Google Plus will continue to live on the Internet Archive: it will be possible to see comments and images posted by users
There are really only a few days left until the final end of the last in a long line of failed Google experiments: April 2 will close forever Google +, the social network of Mountain View that, thanks to a not very intuitive system of "circles", wanted to compete with Facebook by focusing on privacy but that, ironically, also because of privacy issues will be closed even earlier than expected.
In a couple of weeks, therefore, millions of posts published by G+ users will disappear from the Internet during the short life (June 2011-April 2019) of this social network that will go, deservedly or not, into oblivion. But all is not lost, as the saying goes: some public posts will be saved in the Internet Archive, the great archive of the Web that keeps track of the content published over time by users and companies. To save the public posts of Google+ users will be the "Archive Team", i.e. a "disconnected collective of rogue archivists, programmers, writers and boasters who are dedicated to saving our digital heritage" and that is not directly linked to Internet Archive.
How Google Plus posts will be saved on Internet Archive
As G+ has been a social network, albeit sui generis, many wonder if the Archive Team guys will take care of respecting the privacy of former users. The answer, they say, is yes: only public posts and public comments will be archived and, moreover, with all the limits of Internet Archive archiving. Which is a database containing a "low-resolution version" of Web history. Images and videos published, for example, will be archived at minimum quality to save space while texts will be saved until a possible "Continue reading".

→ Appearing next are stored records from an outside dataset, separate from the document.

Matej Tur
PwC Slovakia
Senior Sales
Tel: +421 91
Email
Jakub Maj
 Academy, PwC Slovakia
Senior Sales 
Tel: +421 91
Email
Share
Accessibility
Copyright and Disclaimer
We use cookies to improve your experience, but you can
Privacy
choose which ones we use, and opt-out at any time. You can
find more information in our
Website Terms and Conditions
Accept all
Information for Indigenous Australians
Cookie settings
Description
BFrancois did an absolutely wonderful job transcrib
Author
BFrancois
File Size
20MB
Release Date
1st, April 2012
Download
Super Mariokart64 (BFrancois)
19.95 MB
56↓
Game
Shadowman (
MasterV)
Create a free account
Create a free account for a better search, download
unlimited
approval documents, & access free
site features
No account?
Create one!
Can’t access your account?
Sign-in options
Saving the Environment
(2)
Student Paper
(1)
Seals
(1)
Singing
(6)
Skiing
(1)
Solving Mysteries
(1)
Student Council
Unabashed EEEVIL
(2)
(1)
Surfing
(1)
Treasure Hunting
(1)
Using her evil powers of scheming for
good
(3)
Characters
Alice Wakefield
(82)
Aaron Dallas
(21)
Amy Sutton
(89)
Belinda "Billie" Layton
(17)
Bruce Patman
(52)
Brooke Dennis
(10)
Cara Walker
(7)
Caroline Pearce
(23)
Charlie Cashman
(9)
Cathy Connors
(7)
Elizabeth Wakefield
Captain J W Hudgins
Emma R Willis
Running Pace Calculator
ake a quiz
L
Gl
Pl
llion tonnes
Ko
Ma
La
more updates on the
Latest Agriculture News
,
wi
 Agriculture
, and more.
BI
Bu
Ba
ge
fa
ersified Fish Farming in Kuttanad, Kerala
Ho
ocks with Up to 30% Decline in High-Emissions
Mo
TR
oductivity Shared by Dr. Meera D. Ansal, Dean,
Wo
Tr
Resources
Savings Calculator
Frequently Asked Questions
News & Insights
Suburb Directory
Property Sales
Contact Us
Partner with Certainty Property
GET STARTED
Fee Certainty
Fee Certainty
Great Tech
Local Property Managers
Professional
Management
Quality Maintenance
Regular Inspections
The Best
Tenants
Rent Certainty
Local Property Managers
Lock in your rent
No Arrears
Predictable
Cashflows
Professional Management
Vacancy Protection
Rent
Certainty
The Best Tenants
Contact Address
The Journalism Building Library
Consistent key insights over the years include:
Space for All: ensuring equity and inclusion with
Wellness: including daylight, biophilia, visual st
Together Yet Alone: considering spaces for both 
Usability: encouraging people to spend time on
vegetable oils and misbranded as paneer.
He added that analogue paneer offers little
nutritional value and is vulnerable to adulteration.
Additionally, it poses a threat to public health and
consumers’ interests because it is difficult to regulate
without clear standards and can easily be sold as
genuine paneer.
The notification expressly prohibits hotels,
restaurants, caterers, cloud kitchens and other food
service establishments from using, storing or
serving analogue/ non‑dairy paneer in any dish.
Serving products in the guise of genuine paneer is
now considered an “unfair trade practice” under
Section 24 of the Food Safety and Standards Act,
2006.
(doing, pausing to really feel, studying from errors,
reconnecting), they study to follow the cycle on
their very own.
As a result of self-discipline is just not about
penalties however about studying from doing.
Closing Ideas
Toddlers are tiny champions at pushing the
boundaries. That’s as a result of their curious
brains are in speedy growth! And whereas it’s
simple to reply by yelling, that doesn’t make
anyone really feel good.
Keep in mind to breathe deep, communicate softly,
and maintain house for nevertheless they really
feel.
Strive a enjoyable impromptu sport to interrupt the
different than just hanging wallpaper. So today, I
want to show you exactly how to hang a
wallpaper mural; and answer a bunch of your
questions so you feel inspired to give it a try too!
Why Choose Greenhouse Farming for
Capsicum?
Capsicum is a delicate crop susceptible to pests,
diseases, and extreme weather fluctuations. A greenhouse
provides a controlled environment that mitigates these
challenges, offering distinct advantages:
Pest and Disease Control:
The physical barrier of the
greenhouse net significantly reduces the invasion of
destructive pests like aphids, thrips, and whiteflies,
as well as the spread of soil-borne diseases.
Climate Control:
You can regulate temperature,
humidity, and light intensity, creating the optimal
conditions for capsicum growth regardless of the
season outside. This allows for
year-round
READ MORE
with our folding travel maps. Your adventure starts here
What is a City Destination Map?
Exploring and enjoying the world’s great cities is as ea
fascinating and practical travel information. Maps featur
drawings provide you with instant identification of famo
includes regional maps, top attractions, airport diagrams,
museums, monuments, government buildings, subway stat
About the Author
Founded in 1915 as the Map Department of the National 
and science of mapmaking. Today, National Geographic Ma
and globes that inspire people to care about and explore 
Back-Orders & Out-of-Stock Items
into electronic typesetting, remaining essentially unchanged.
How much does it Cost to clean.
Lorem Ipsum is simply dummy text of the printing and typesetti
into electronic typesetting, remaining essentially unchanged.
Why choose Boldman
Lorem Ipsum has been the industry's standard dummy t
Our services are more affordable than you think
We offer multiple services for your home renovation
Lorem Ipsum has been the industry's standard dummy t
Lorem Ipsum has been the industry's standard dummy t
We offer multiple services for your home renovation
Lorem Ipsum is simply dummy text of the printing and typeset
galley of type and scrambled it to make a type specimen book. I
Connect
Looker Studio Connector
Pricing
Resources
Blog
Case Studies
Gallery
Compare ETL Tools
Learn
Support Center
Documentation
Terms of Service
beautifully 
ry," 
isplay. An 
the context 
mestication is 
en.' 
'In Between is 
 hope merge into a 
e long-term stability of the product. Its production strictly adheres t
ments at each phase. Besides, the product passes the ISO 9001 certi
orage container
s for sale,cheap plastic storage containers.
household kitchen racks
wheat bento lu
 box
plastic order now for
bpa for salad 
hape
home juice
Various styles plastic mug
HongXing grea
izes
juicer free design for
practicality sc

Only part of the information published on Google Plus will be saved in the archive and most of the content will be trashed forever. Former users who will need to save a full copy of their publications have Google's official procedure at their disposal. Google+ company accounts, those opened within the Google GSuite, will continue to exist, albeit with limitations. In any case, we are now at the end of the story of a social network that never really took off, and which has met the exact same end as Google's other (failed) experiments in the social field: Orkut (January 2004-September 2014), Waze (a social network for exchanging road information bought by Google in June 2013 and now transformed into a maps and alerts app) and Google Buzz (February 2010-October 2011).